Эрик лежал на постели, спал. Он не выглядел ни измученным, ни особенно умиротворенным. Просто и живо спал, лежа на боку, свернувшись, обняв перекрученное одеяло ногами. Это чтобы вы не представляли обычную картинку, что человек лежит строго на спине, положив руки поверх одеяла. Изумительно красивый, как всегда. Строгое благородное лицо, длинные черные ресницы, черные брови, контрастом очень светлым волосам, четкие темные губы. Сам изящный, тонкий. Словно его кто-то написал или создал. Но я не знаю, чтобы в семье Громов кто-то занимался созданием людей. Хотя в Фироками созданные жители хоть и редкость, но уже не сенсация.
Я касаюсь тонких пальцев. Эрик, словно ждал этого, тут же распахнул свои чернильно-фиолетовые глаза. Космические совершенно глаза.
Я улыбаюсь и пафосно-нервно думаю, что я должен что-то сделать, что-то придумать. Но, как всегда в таких случаях, я не знаю что.
- Подсказать? - улыбнулся Эрик.
Я чуть не сказал "отдыхай", но это вряд ли уместно говорить человеку, который этим как раз "болеет".
- Да вот, пришел к тебе подумать, - пытаюсь ободряюще говорить я.
- Нужно найти мешающее красоте системы данное, - сказал Эрик.
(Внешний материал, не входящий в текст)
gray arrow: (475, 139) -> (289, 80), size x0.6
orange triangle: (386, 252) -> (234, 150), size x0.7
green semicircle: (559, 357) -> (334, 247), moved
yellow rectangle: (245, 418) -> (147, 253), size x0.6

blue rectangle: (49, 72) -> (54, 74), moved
- Тебе во сне это приснилось? - хмыкаю я, грубее, чем полагается говорит с больным.
Эрик улыбается.
- Наверное.
Я задумался, а Эрик закрыл глаза.
Это кому был совет? Мне или тем, кто ищет лечение для него? Нет, про красоту системы, это мой проект. Может, найти Эрика во сне? Я умею, вы знаете, если читали мою прошлую заметку. С другой стороны, найду я его там и что? Как вернуть его сюда?
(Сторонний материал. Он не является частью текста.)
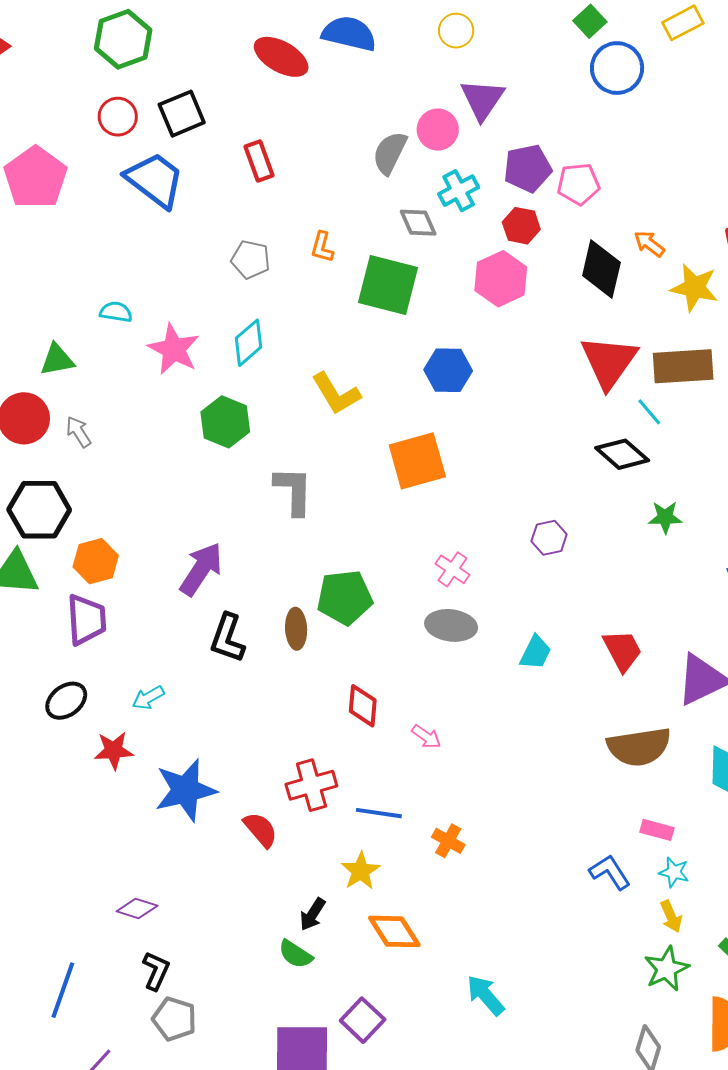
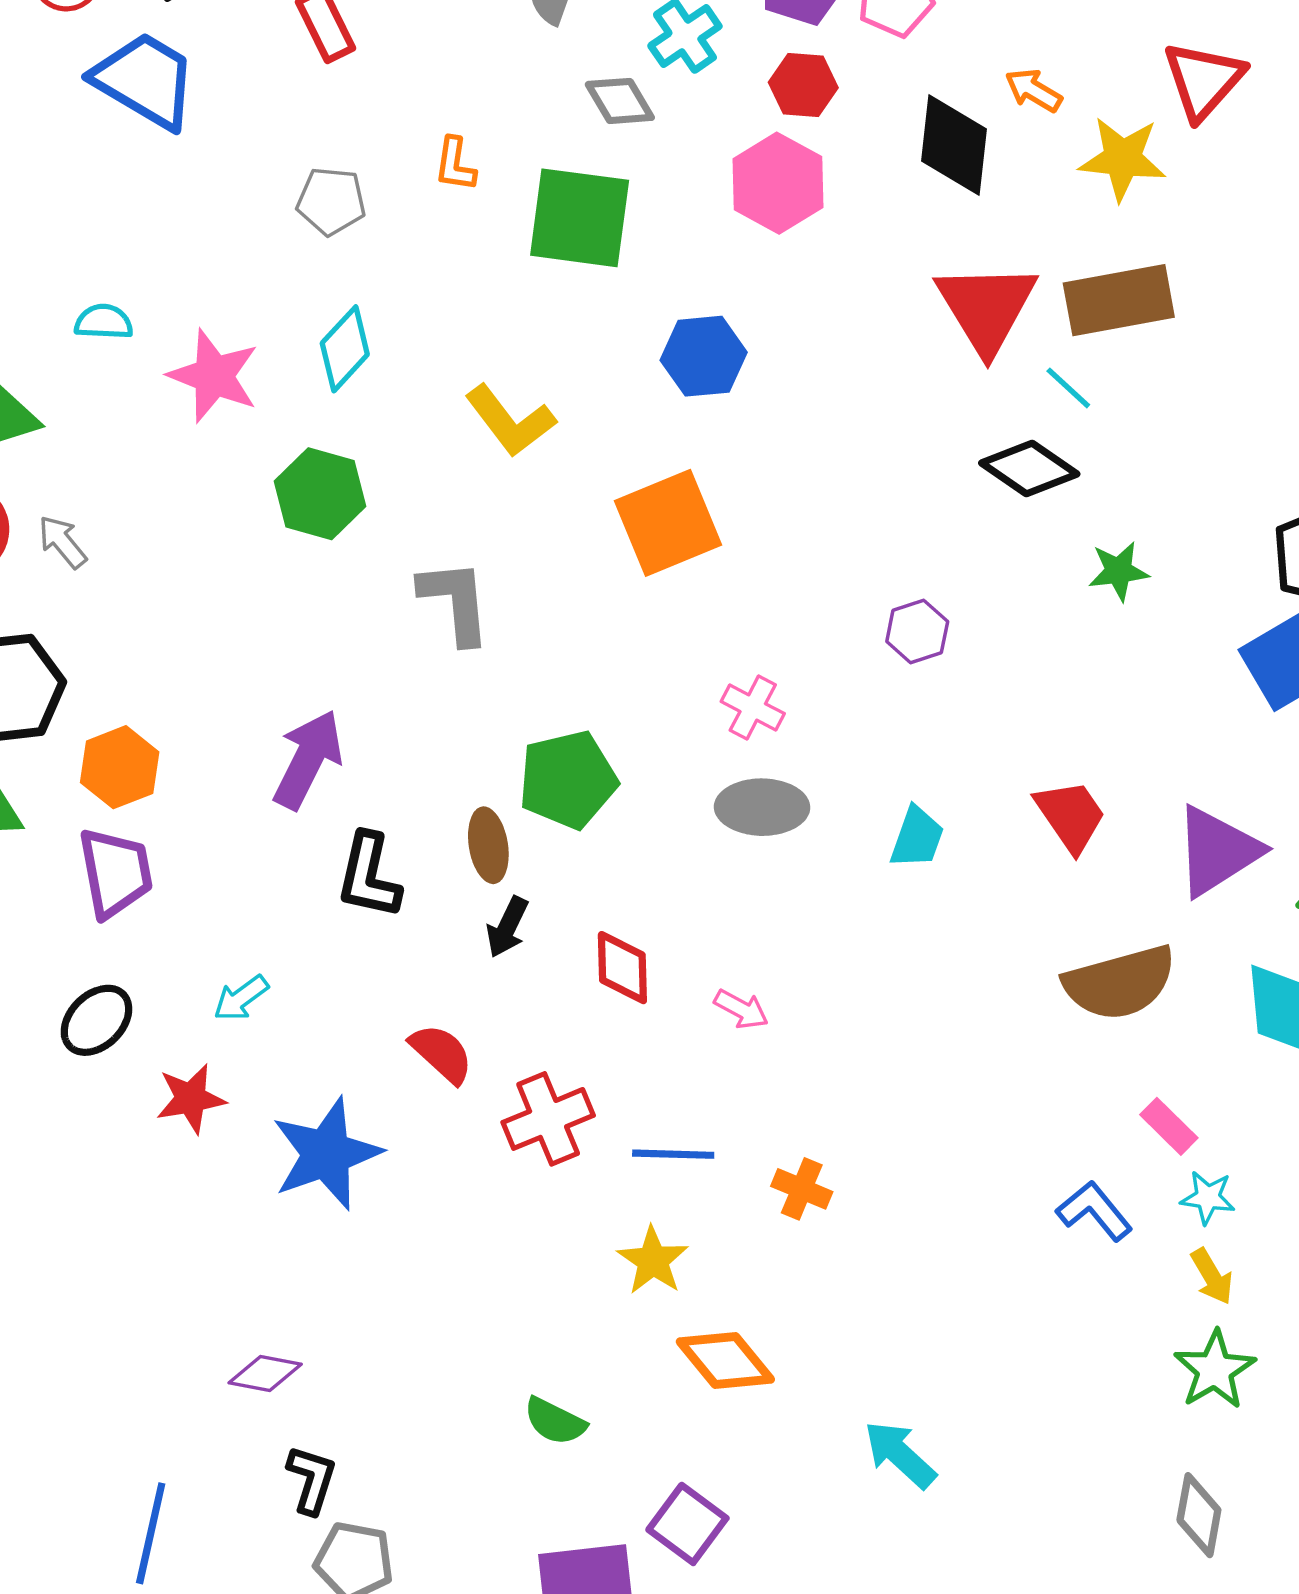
red semicircle: (260, 830) -> (442, 1053), moved
pink rectangle: (657, 830) -> (1169, 1126), turned 36
black arrow: (313, 914) -> (507, 927), moved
Я протянул руку, снова желая коснуться пальцев юноши, но коснулся солнечного луча, который падал в окно на постель так, что казалось, это солнечная колыбель, в которой лежит Эрик.
Я улыбнулся и вышел из комнаты.
Не знаю, Аристарх или фраза Эрика навели меня на эту мысль, но придя в НИИ, я знал, как будет выглядеть показательная серия экспериментов, по которой мы будем описывать алгоритм. Алгоритмами мы называем способ прикладного применения нашего открытия.
Я смоделировал компьютерную модель жизни. Он, она, он.